L’OMS alerte, dans PLOS Neglected Tropical Diseases, sur la migration de serpents venimeux vers des zones plus peuplées. Avec la chaleur et l’urbanisation, le risque de morsures grimperait, y compris là où on ne l’attend pas.

Dans les faubourgs chauffés par des étés plus longs, des silhouettes ondulantes apparaissent déjà là où on ne les attendait pas. L’OMS s’appuie sur une analyse publiée dans PLOS Neglected Tropical Diseases pour cartographier la progression de serpents venimeux vers des zones plus densément peuplées, un déplacement nourri par le climat et la pression humaine. Des kraits et des cobras cracheurs aux mambas noirs, en passant par les mocassins à bouche de coton, certaines espèces semblent prêtes à franchir un pas de plus vers nos villes. Jusqu’où ces migrations pousseront-elles les risques, du nord de l’Inde aux villes du Myanmar, et que signifie ce mouvement pour la santé publique demain ?

Le réchauffement et l’urbanisation bousculent les cartes. Certaines espèces venimeuses, des crotales aux cobras en passant par les vipères, déplacent leur aire de répartition et s’approchent des zones densément peuplées.

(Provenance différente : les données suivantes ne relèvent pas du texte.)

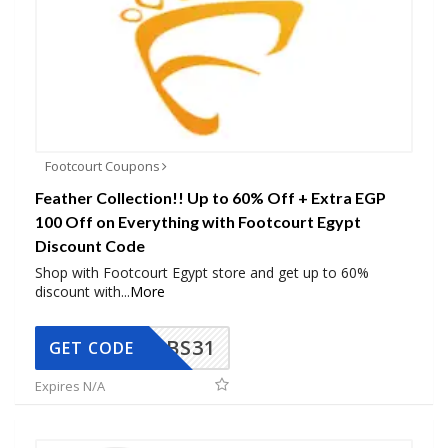
Footcourt Coupons
Feather Collection!! Up to 60% Off + Extra EGP
100 Off on Everything with Footcourt Egypt
Discount Code
Shop with Footcourt Egypt store and get up to 60%
discount with
...
More
BS31
GET CODE
Expires N/A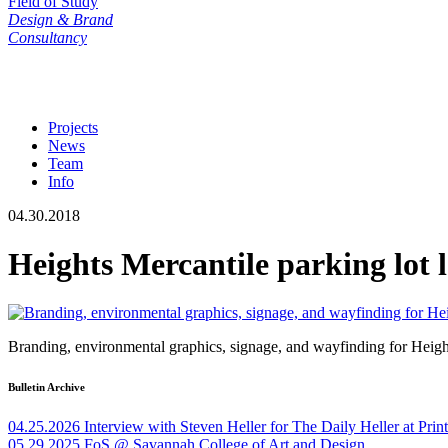
Field of Study
Design & Brand
Consultancy
Projects
News
Team
Info
04.30.2018
Heights Mercantile parking lot 
Branding, environmental graphics, signage, and wayfinding for Heig
Bulletin Archive
04.25.2026
Interview with Steven Heller for The Daily Heller at Pri
05.29.2025
FoS @ Savannah College of Art and Design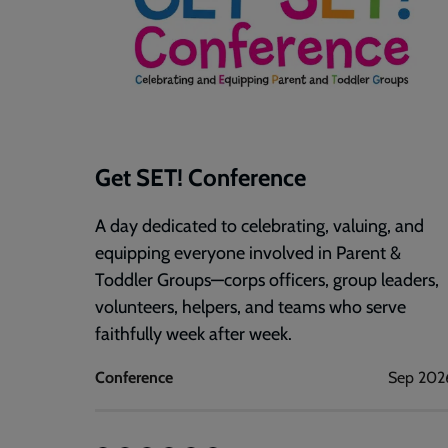
Get SET! Conference
A day dedicated to celebrating, valuing, and
equipping everyone involved in Parent &
Toddler Groups—corps officers, group leaders,
volunteers, helpers, and teams who serve
faithfully week after week.
Conference
Sep 202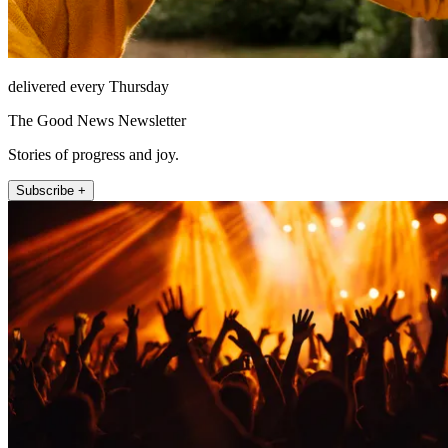
delivered every Thursday
The Good News Newsletter
Stories of progress and joy.
Subscribe +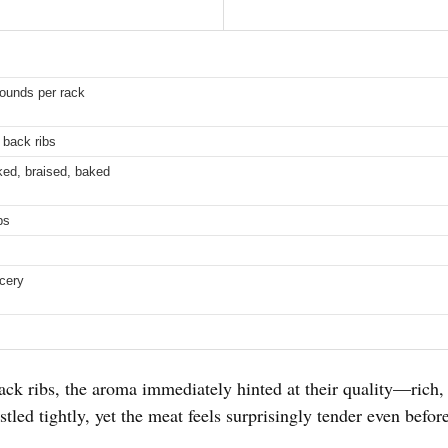
pounds per rack
 back ribs
ked, braised, baked
bs
cery
ck ribs, the aroma immediately hinted at their quality—rich, 
tled tightly, yet the meat feels surprisingly tender even befor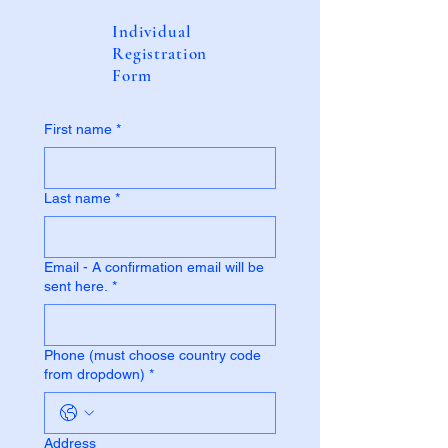
Individual
Registration
Form
First name
*
Last name
*
Email - A confirmation email will be
sent here.
*
Phone (must choose country code
from dropdown)
*
Address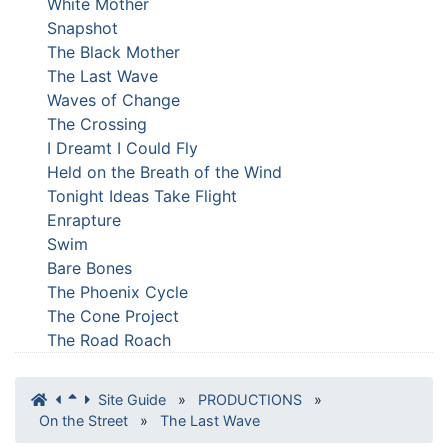
White Mother
Snapshot
The Black Mother
The Last Wave
Waves of Change
The Crossing
I Dreamt I Could Fly
Held on the Breath of the Wind
Tonight Ideas Take Flight
Enrapture
Swim
Bare Bones
The Phoenix Cycle
The Cone Project
The Road Roach
Site Guide
»
PRODUCTIONS
»
On the Street
»
The Last Wave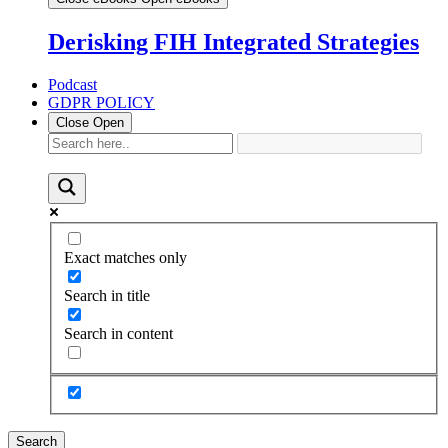
Derisking FIH Integrated Strategies
Podcast
GDPR POLICY
Close
Open
Exact matches only
Search in title
Search in content
Search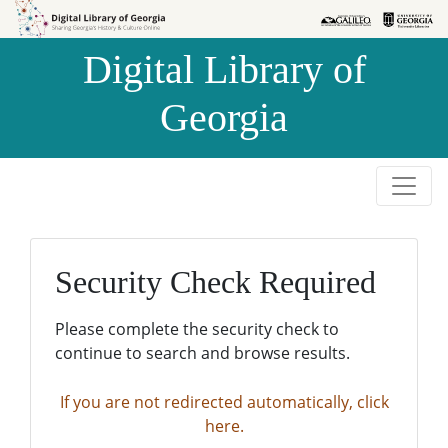
Skip to
Skip to
search
main
Digital Library of
content
Georgia
Security Check Required
Please complete the security check to
continue to search and browse results.
If you are not redirected automatically, click
here.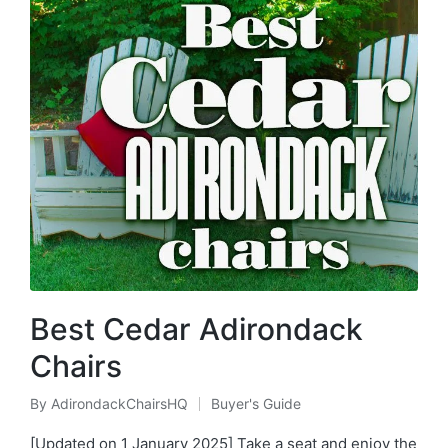
Best Cedar Adirondack
Chairs
By
AdirondackChairsHQ
Buyer's Guide
Posted
Posted
by
in
[Updated on 1 January 2025] Take a seat and enjoy the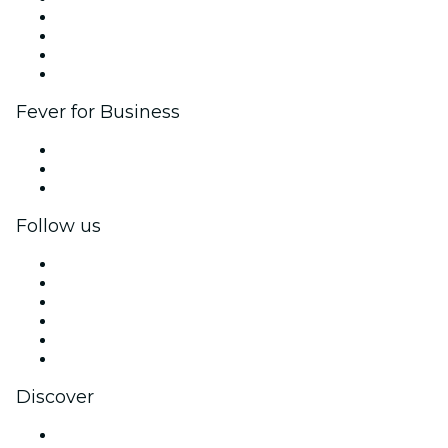
Corporate events & benefits
Affiliate Program
Ambassadors & Influencers program
Brand partnerships
Fever for Business
Private events & group tickets
Corporate benefits
Corporate gift cards & vouchers
Follow us
Facebook
X (Twitter)
Instagram
TikTok
LinkedIn
YouTube
Discover
Venues in San Luis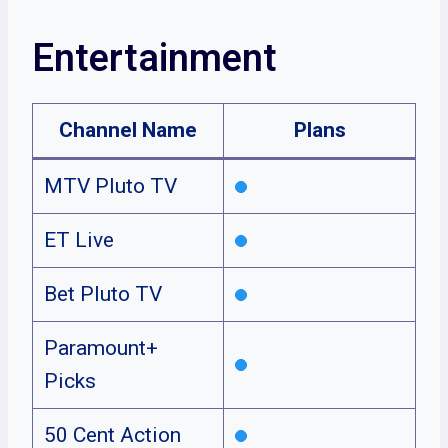
Entertainment
Channel Name
Plans
MTV Pluto TV
ET Live
Bet Pluto TV
Paramount+
Picks
50 Cent Action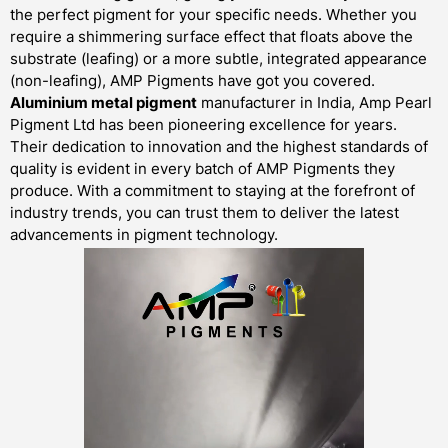
the perfect pigment for your specific needs. Whether you
require a shimmering surface effect that floats above the
substrate (leafing) or a more subtle, integrated appearance
(non-leafing), AMP Pigments have got you covered.
Aluminium metal pigment
manufacturer in India, Amp Pearl
Pigment Ltd has been pioneering excellence for years.
Their dedication to innovation and the highest standards of
quality is evident in every batch of AMP Pigments they
produce. With a commitment to staying at the forefront of
industry trends, you can trust them to deliver the latest
advancements in pigment technology.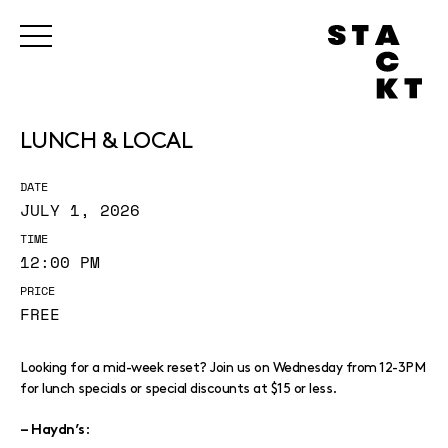
LUNCH & LOCAL
DATE
JULY 1, 2026
TIME
12:00 PM
PRICE
FREE
Looking for a mid-week reset? Join us on Wednesday from 12-3PM
for lunch specials or special discounts at $15 or less.
:
– Haydn’s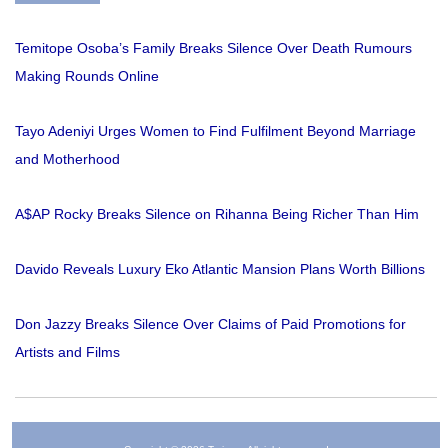
Temitope Osoba’s Family Breaks Silence Over Death Rumours
Making Rounds Online
Tayo Adeniyi Urges Women to Find Fulfilment Beyond Marriage
and Motherhood
A$AP Rocky Breaks Silence on Rihanna Being Richer Than Him
Davido Reveals Luxury Eko Atlantic Mansion Plans Worth Billions
Don Jazzy Breaks Silence Over Claims of Paid Promotions for
Artists and Films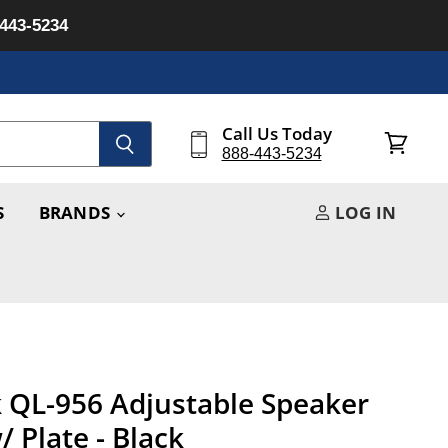
-443-5234
Call Us Today
888-443-5234
View
cart
S
BRANDS
LOG IN
 QL-956 Adjustable Speaker
 Plate - Black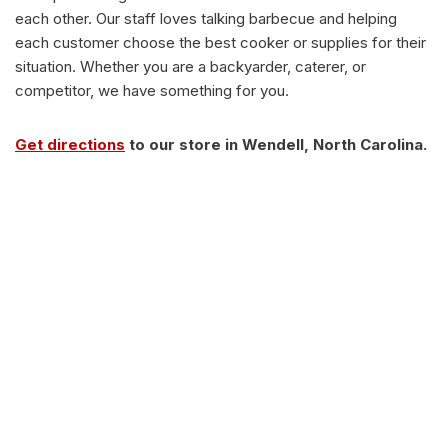
each other. Our staff loves talking barbecue and helping
each customer choose the best cooker or supplies for their
situation. Whether you are a backyarder, caterer, or
competitor, we have something for you.
Get directions
to our store in Wendell, North Carolina.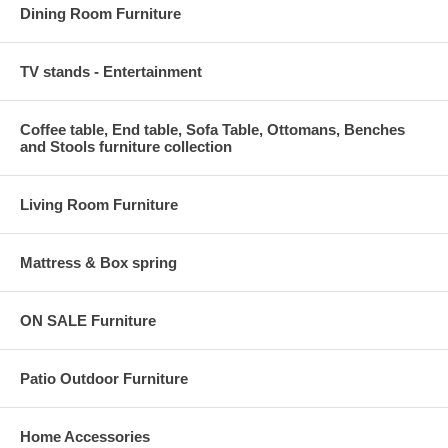
Dining Room Furniture
TV stands - Entertainment
Coffee table, End table, Sofa Table, Ottomans, Benches
and Stools furniture collection
Living Room Furniture
Mattress & Box spring
ON SALE Furniture
Patio Outdoor Furniture
Home Accessories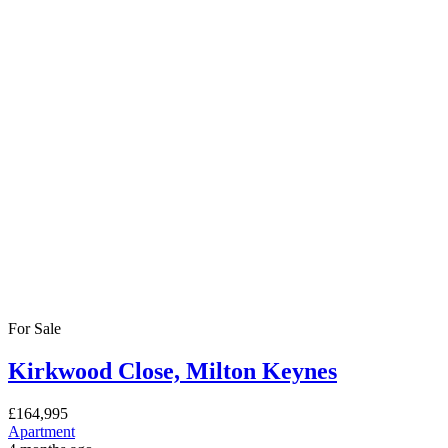
For Sale
Kirkwood Close, Milton Keynes
£164,995
Apartment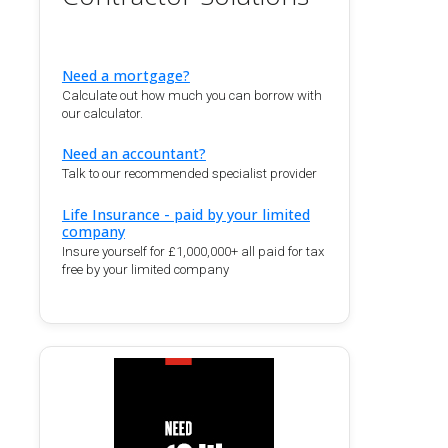
Need a mortgage?
Calculate out how much you can borrow with
our calculator.
Need an accountant?
Talk to our recommended specialist provider
Life Insurance - paid by your limited
company
Insure yourself for £1,000,000+ all paid for tax
free by your limited company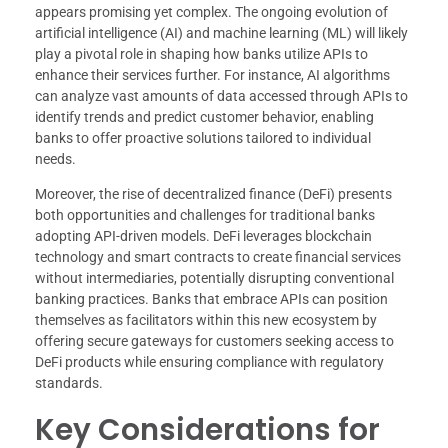
appears promising yet complex. The ongoing evolution of
artificial intelligence (AI) and machine learning (ML) will likely
play a pivotal role in shaping how banks utilize APIs to
enhance their services further. For instance, AI algorithms
can analyze vast amounts of data accessed through APIs to
identify trends and predict customer behavior, enabling
banks to offer proactive solutions tailored to individual
needs.
Moreover, the rise of decentralized finance (DeFi) presents
both opportunities and challenges for traditional banks
adopting API-driven models. DeFi leverages blockchain
technology and smart contracts to create financial services
without intermediaries, potentially disrupting conventional
banking practices. Banks that embrace APIs can position
themselves as facilitators within this new ecosystem by
offering secure gateways for customers seeking access to
DeFi products while ensuring compliance with regulatory
standards.
Key Considerations for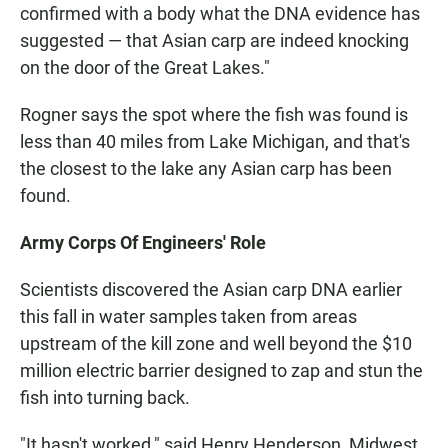
confirmed with a body what the DNA evidence has
suggested — that Asian carp are indeed knocking
on the door of the Great Lakes."
Rogner says the spot where the fish was found is
less than 40 miles from Lake Michigan, and that's
the closest to the lake any Asian carp has been
found.
Army Corps Of Engineers' Role
Scientists discovered the Asian carp DNA earlier
this fall in water samples taken from areas
upstream of the kill zone and well beyond the $10
million electric barrier designed to zap and stun the
fish into turning back.
"It hasn't worked," said Henry Henderson, Midwest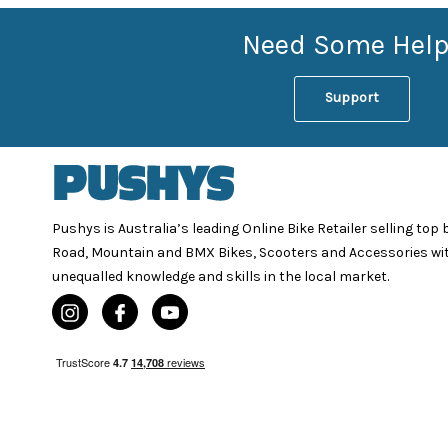
Need Some Help
Support
Pushys is Australia’s leading Online Bike Retailer selling top
Road, Mountain and BMX Bikes, Scooters and Accessories wi
unequalled knowledge and skills in the local market.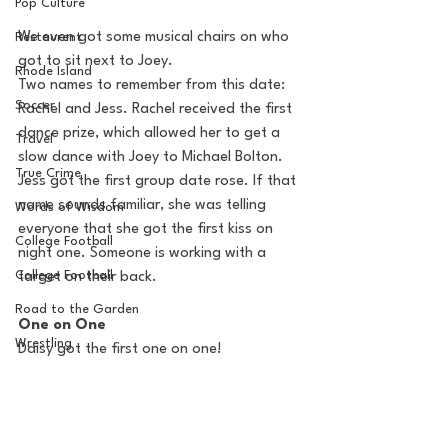
Pop Culture
We even got some musical chairs on who 
Restaurent
got to sit next to Joey.
Rhode Island
Two names to remember from this date: 
Soccer
Rachel and Jess. Rachel received the first 
dance prize, which allowed her to get a 
Travel
slow dance with Joey to Michael Bolton.  
True Crime
Jess got the first group date rose. If that 
name sounds familiar, she was telling 
Words of Wisdom
everyone that she got the first kiss on 
College Football
night one. Someone is working with a 
College Football
target on their back.
Road to the Garden
One on One
Wrestling
Daisy got the first one on one! 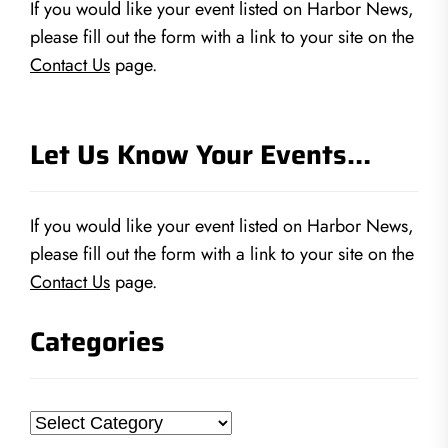
If you would like your event listed on Harbor News,
please fill out the form with a link to your site on the
Contact Us
page.
Let Us Know Your Events…
If you would like your event listed on Harbor News,
please fill out the form with a link to your site on the
Contact Us
page.
Categories
Categories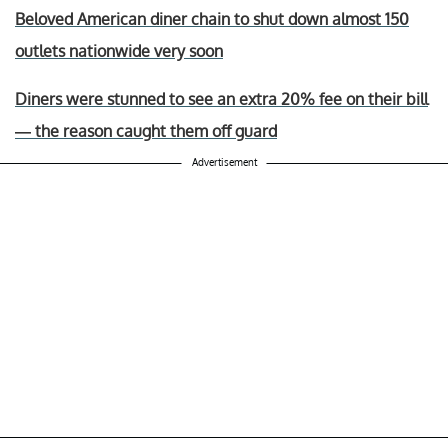
Beloved American diner chain to shut down almost 150
outlets nationwide very soon
Diners were stunned to see an extra 20% fee on their bill
— the reason caught them off guard
Advertisement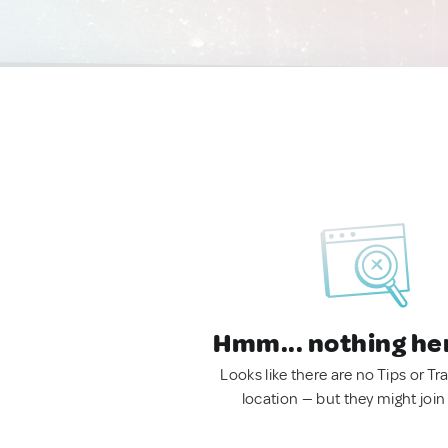
Hmm... nothing he
Looks like there are no Tips or Tra
location — but they might join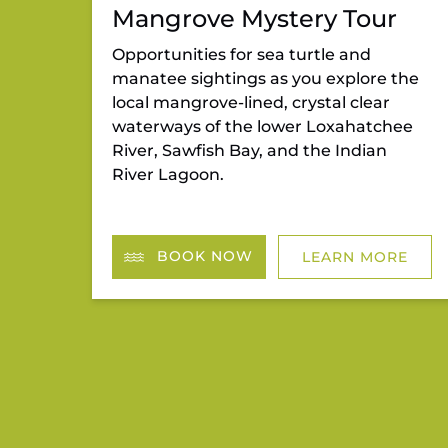
Mangrove Mystery Tour
Opportunities for sea turtle and
manatee sightings as you explore the
local mangrove-lined, crystal clear
waterways of the lower Loxahatchee
River, Sawfish Bay, and the Indian
River Lagoon.
BOOK NOW
LEARN MORE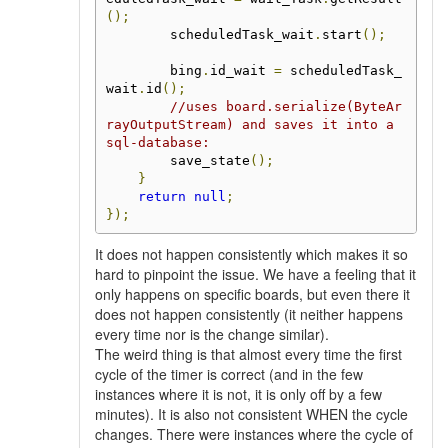
();
        scheduledTask_wait
.
start
();
        bing
.
id_wait 
=
 scheduledTask_
wait
.
id
();
//uses board.serialize(ByteAr
rayOutputStream) and saves it into a 
sql-database:
        save_state
();
}
return
null
;
});
It does not happen consistently which makes it so
hard to pinpoint the issue. We have a feeling that it
only happens on specific boards, but even there it
does not happen consistently (it neither happens
every time nor is the change similar).
The weird thing is that almost every time the first
cycle of the timer is correct (and in the few
instances where it is not, it is only off by a few
minutes). It is also not consistent WHEN the cycle
changes. There were instances where the cycle of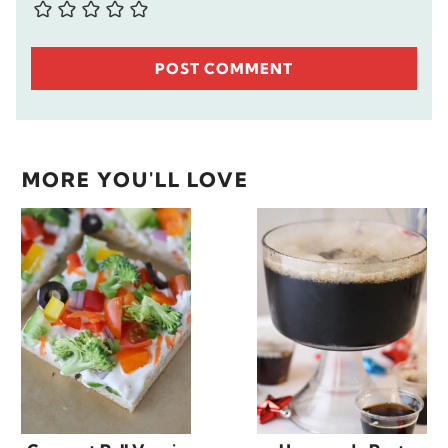
MORE YOU'LL LOVE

Résultat, plus de rencontres, donc plus de morsures, mais aussi davantage de serpents tués par peur ou méconnaissance. Pour le coup, les spécialistes parlent d’un enjeu de santé publique global, avec des conséquences très concrètes sur les systèmes de soins déjà sous tension dans plusieurs régions.

Publiée dans PLOS Neglected Tropical Diseases, une analyse menée avec l’OMS compile bases de données, collections de musées et science participative pour dresser la carte actuelle des serpents les plus dangereux. Les modèles projettent des déplacements d’espèces comme les kraits en Asie ou les mambas noirs en Afrique d’ici 2050, et plus encore en 2090. Au passage, l’étude rappelle l’ampleur du phénomène, avec près de 4 millions de morsures par an, même si les chiffres restent sous-estimés dans de nombreux pays.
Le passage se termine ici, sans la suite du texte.